Berger-Richardson D, Cordeiro E, Ernjakovic M, Easson A M
Division of General Surgery, Department of Surgery, University of Toronto, Toronto.
Division of General Surgery, Department of Surgery, University of Ottawa, Ottawa; and.
Curr Oncol. 2017 Aug;24(4):e323-e327. doi: 10.3747/co.24.3593. Epub 2017 Aug 31.

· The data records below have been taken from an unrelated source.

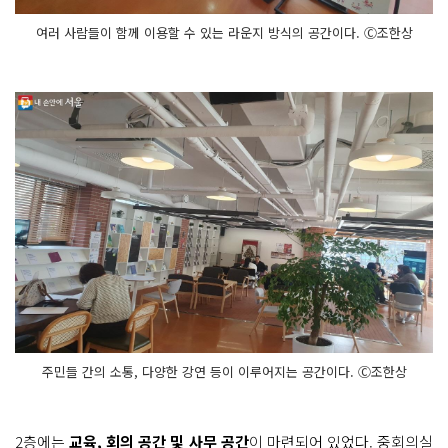
여러 사람들이 함께 이용할 수 있는 라운지 방식의 공간이다. Ⓒ조한상
주민들 간의 소통, 다양한 강연 등이 이루어지는 공간이다. Ⓒ조한상
2층에는
교육, 회의 공간 및 사무 공간
이 마련되어 있었다. 중회의실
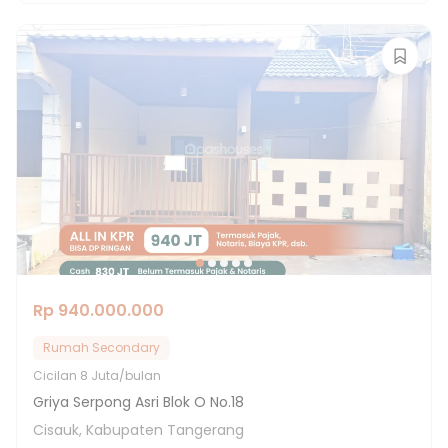
Rp 940.000.000
Rumah Secondary
Cicilan
8 Juta/bulan
Griya Serpong Asri Blok O No.18
Cisauk, Kabupaten Tangerang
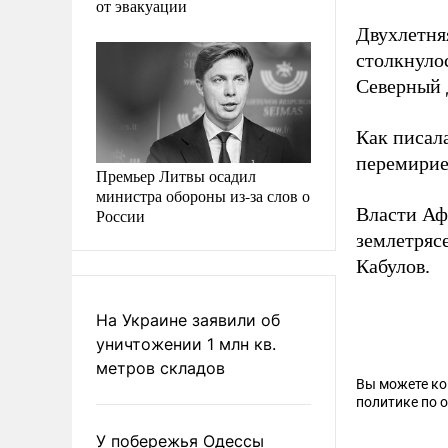
от эвакуации
Двухлетня
столкнуло
Северный 
Как писал
перемирие
Премьер Литвы осадил
министра обороны из-за слов о
Власти Аф
России
землетряс
Кабулов.
На Украине заявили об
уничтожении 1 млн кв.
метров складов
Вы можете к
политике по 
У побережья Одессы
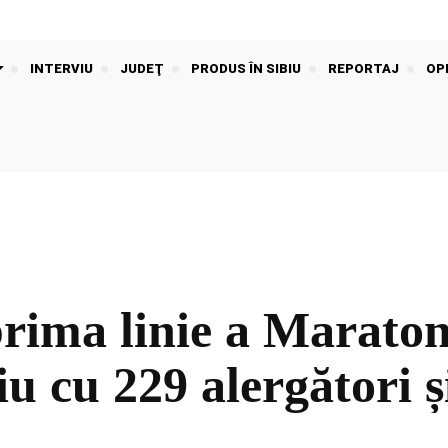
INTERVIU
JUDEŢ
PRODUS ÎN SIBIU
REPORTAJ
OPI
 prima linie a Marato
u cu 229 alergători și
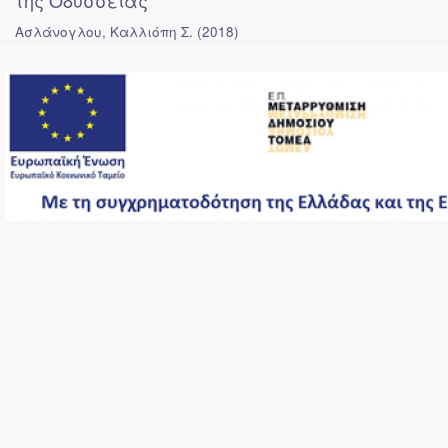
της Οδύσσειας
Ασλάνογλου, Καλλιόπη Σ.
(
2018
)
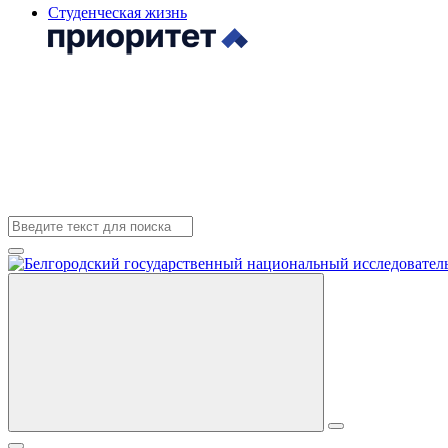
Студенческая жизнь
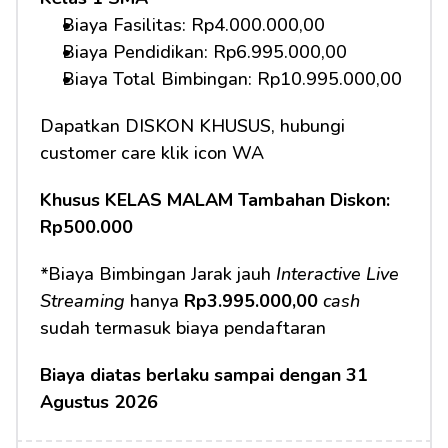
Biaya Fasilitas: Rp4.000.000,00 
Biaya Pendidikan: Rp6.995.000,00
Biaya Total Bimbingan: Rp10.995.000,00 
Dapatkan DISKON KHUSUS, hubungi 
customer care klik icon WA
Khusus KELAS MALAM Tambahan Diskon: 
Rp500.000
*Biaya Bimbingan Jarak jauh 
Interactive Live 
Streaming
 hanya 
Rp3.995.000,00
cash
sudah termasuk biaya pendaftaran 
Biaya diatas berlaku sampai dengan 31 
Agustus 2026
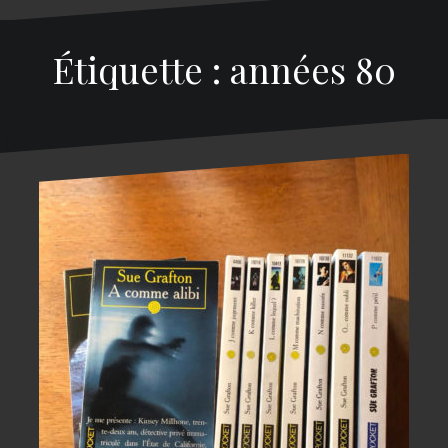
Étiquette : années 80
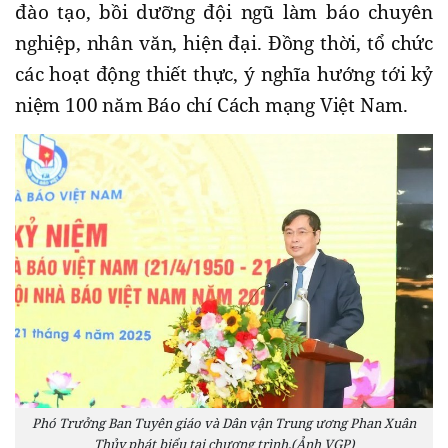
đào tạo, bồi dưỡng đội ngũ làm báo chuyên
nghiệp, nhân văn, hiện đại. Đồng thời, tổ chức
các hoạt động thiết thực, ý nghĩa hướng tới kỷ
niệm 100 năm Báo chí Cách mạng Việt Nam.
Phó Trưởng Ban Tuyên giáo và Dân vận Trung ương Phan Xuân
Thủy phát biểu tại chương trình.(Ảnh VGP)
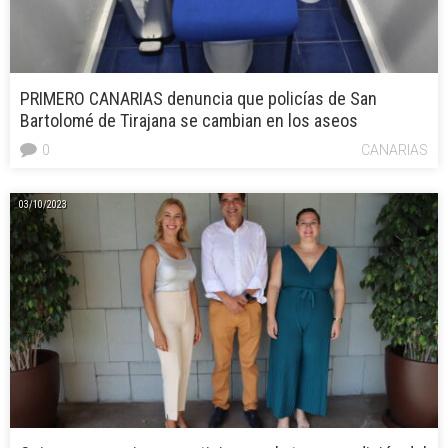
PRIMERO CANARIAS denuncia que policías de San
Bartolomé de Tirajana se cambian en los aseos
0
CANARIAS
03/10/2023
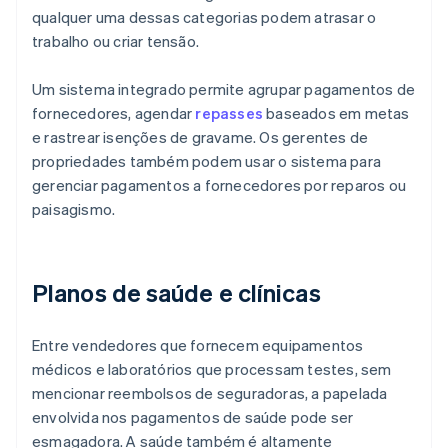
qualquer uma dessas categorias podem atrasar o
trabalho ou criar tensão.
Um sistema integrado permite agrupar pagamentos de
fornecedores, agendar
repasses
baseados em metas
e rastrear isenções de gravame. Os gerentes de
propriedades também podem usar o sistema para
gerenciar pagamentos a fornecedores por reparos ou
paisagismo.
Planos de saúde e clínicas
Entre vendedores que fornecem equipamentos
médicos e laboratórios que processam testes, sem
mencionar reembolsos de seguradoras, a papelada
envolvida nos pagamentos de saúde pode ser
esmagadora. A saúde também é altamente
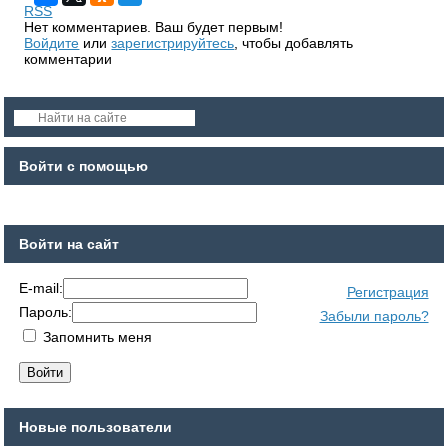
RSS
Нет комментариев. Ваш будет первым!
Войдите
или
зарегистрируйтесь
, чтобы добавлять
комментарии
Войти с помощью
Войти на сайт
E-mail:
Регистрация
Пароль:
Забыли пароль?
Запомнить меня
Новые пользователи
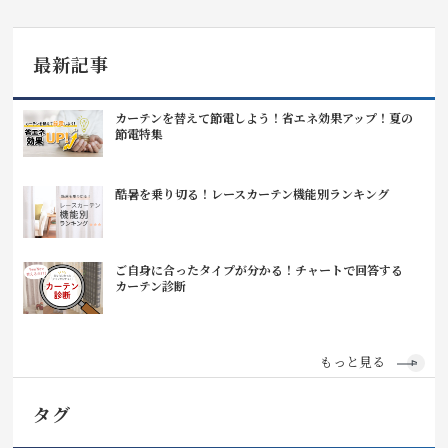
最新記事
カーテンを替えて節電しよう！省エネ効果アップ！夏の
節電特集
酷暑を乗り切る！レースカーテン機能別ランキング
ご自身に合ったタイプが分かる！チャートで回答する
カーテン診断
もっと見る
タグ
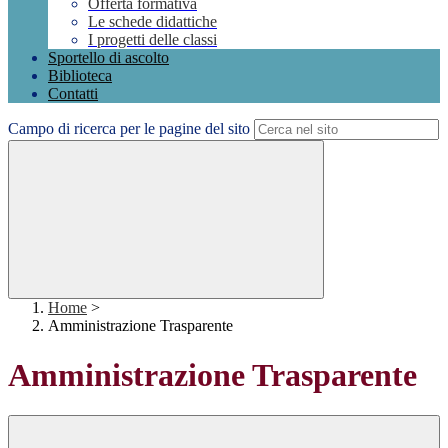
Offerta formativa
Le schede didattiche
I progetti delle classi
Sportello di ascolto
Biblioteca
Contatti
Campo di ricerca per le pagine del sito
Home
>
Amministrazione Trasparente
Amministrazione Trasparente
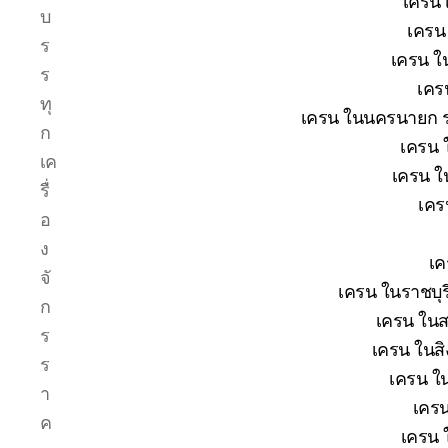
เครน 
บ
เครน 
ร
เครน ใน
ร
เคร
ทุ
เครน ในนครนายก รา
ก
เครน 
เค
เครน ใ
รื่
เคร
อ
ง
เค
จั
เครน ในราชบุร
ก
เครน ในส
ร
เครน ในสิง
ร
เครน ใน
า
เครน
ค
เครน 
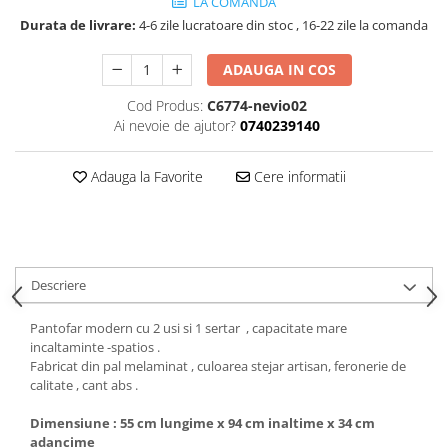
Dulapuri haine si Sifoniere
LA COMANDA
Durata de livrare:
4-6 zile lucratoare din stoc , 16-22 zile la comanda
Masute de toaleta
Noptiere dormitor
ADAUGA IN COS
Paturi cu saltea inclusa(pachet
Cod Produs:
C6774-nevio02
promo)
Ai nevoie de ajutor?
0740239140
Paturi de 1 persoana
Adauga la Favorite
Cere informatii
Paturi lemn & pal
Paturi metalice
Paturi tapitate
Saltele
Descriere
Seturi dormitoare complete
Pantofar modern cu 2 usi si 1 sertar , capacitate mare
Suporturi saltea/Somiere/Gratii
incaltaminte -spatios .
pentru pat
Fabricat din pal melaminat , culoarea stejar artisan, feronerie de
Mobilier Hol/Cuiere
calitate , cant abs .
Banci pentru asteptare
Dimensiune : 55 cm lungime x 94 cm inaltime x 34 cm
Colectia casmir -seturi
adancime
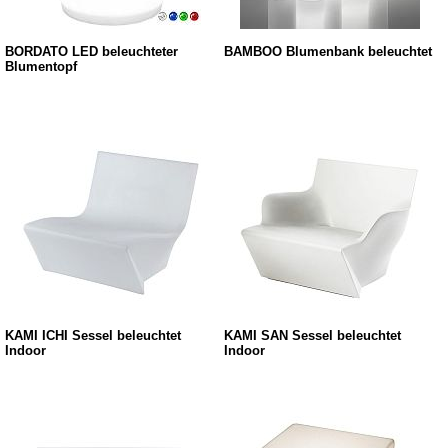
BORDATO LED beleuchteter
BAMBOO Blumenbank beleuchtet
Blumentopf
KAMI ICHI Sessel beleuchtet
KAMI SAN Sessel beleuchtet
Indoor
Indoor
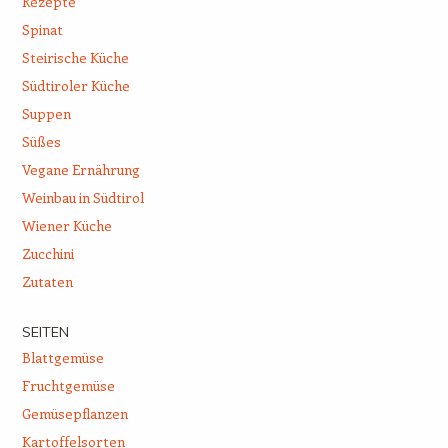
Rezepte
Spinat
Steirische Küche
Südtiroler Küche
Suppen
Süßes
Vegane Ernährung
Weinbau in Südtirol
Wiener Küche
Zucchini
Zutaten
SEITEN
Blattgemüse
Fruchtgemüse
Gemüsepflanzen
Kartoffelsorten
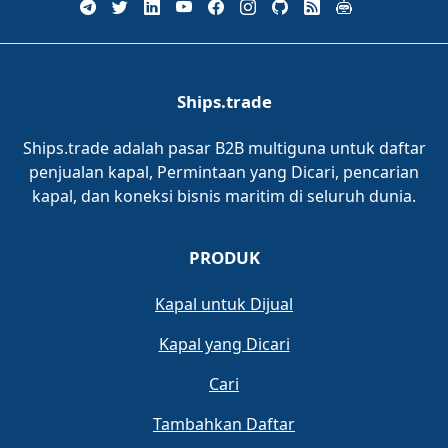
Ships.trade
Ships.trade adalah pasar B2B multiguna untuk daftar
penjualan kapal, Permintaan yang Dicari, pencarian
kapal, dan koneksi bisnis maritim di seluruh dunia.
PRODUK
Kapal untuk Dijual
Kapal yang Dicari
Cari
Tambahkan Daftar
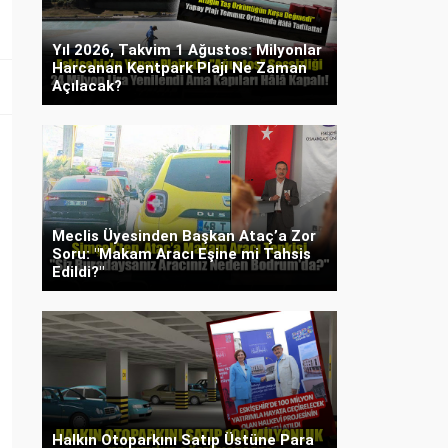
Yıl 2026, Takvim 1 Ağustos: Milyonlar
Harcanan Kentpark Plajı Ne Zaman
Açılacak?
Meclis Üyesinden Başkan Ataç’a Zor
Soru: "Makam Aracı Eşine mi Tahsis
Edildi?"
Halkın Otoparkını Satıp Üstüne Para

Regional lymph node dissection (rlnd) for melanoma with nodal metastasis is a specialized procedure that is associated with improved disease-specific survival in selected patients. Furthermore, there is evidence that a higher lymph node retrieval rate (lnrr) is associated with improved local control. Currently, no consensus has been reached on the definition of an adequate lnrr. A minimum lnrr has been proposed as a quality assessment parameter that has to be validated.
We conducted a retrospective cohort analysis at the Princess Margaret Cancer Centre (University Health Network, Toronto, ON). The lnrrs for all patients who underwent rlnd for malignant cutaneous melanoma during 2000-2010 were recorded. Indications for rlnd were a positive sentinel lymph node biopsy or clinical lymphadenopathy (palpable or radiologically detected).
Of the 207 identified rlnds, 146 (70.5%) were subsequent to a positive sentinel lymph node biopsy, and 61 (29.5%) were performed for clinical lymphadenopathy. The median lnrr was 24 nodes (range: 9-47 nodes; 10th percentile: 14 nodes) for axillary rlnd, 12 nodes (range: 5-30 nodes; 10th percentile: 8 nodes) for inguinal rlnd, and 16 nodes (range: 10-21 nodes; 10th percentile: 11 nodes) for ilioinguinal rlnd. The results were similar when comparing patients with positive sentinel lymph nodes and those with clinical lymphadenopathy, and the same surgical techniques were used in both groups.
The lnrrs at our institution are similar to rates reported at other tertiary-care melanoma centres. A minimum acceptable lnrr can be considered a quality assessment parameter in the surgical management of melanoma with nodal metastasis.
对于伴有淋巴结转移的黑色素瘤患者,区域淋巴结清扫术(rlnd)是一种特殊手术,部分患者接受该手术后疾病特异性生存率有所提高。此外,有证据表明较高的淋巴结获取率(lnrr)与更好的局部控制相关。目前,对于足够的lnrr的定义尚未达成共识。已提出将最低lnrr作为一个需验证的质量评估参数。
我们在玛格丽特公主癌症中心(多伦多大学健康网络,安大略省)进行了一项回顾性队列分析。记录了2000年至2010年间所有接受rlnd治疗恶性皮肤黑色素瘤患者的lnrr。rlnd的指征为前哨淋巴结活检阳性或临床淋巴结病(可触及或影像学检测到)。
在确定的207例rlnd中,146例(70.5%)是在前哨淋巴结活检阳性之后进行的,61例(29.5%)是因临床淋巴结病而进行的。腋窝rlnd的lnrr中位数为24个淋巴结(范围:9 - 47个淋巴结;第10百分位数:14个淋巴结),腹股沟rlnd为12个淋巴结(范围:5 - 30个淋巴结;第10百分位数:8个淋巴结),髂腹股沟rlnd为16个淋巴结(范围:10 - 21个淋巴结;第10百分位数:11个淋巴结)。比较前哨淋巴结阳性患者和临床淋巴结病患者时结果相似,且两组采用相同的手术技术。
我们机构的lnrr与其他三级医疗黑色素瘤中心报告的比率相似。在伴有淋巴结转移的黑色素瘤手术治疗中,最低可接受的lnrr可被视为一个质量评估参数。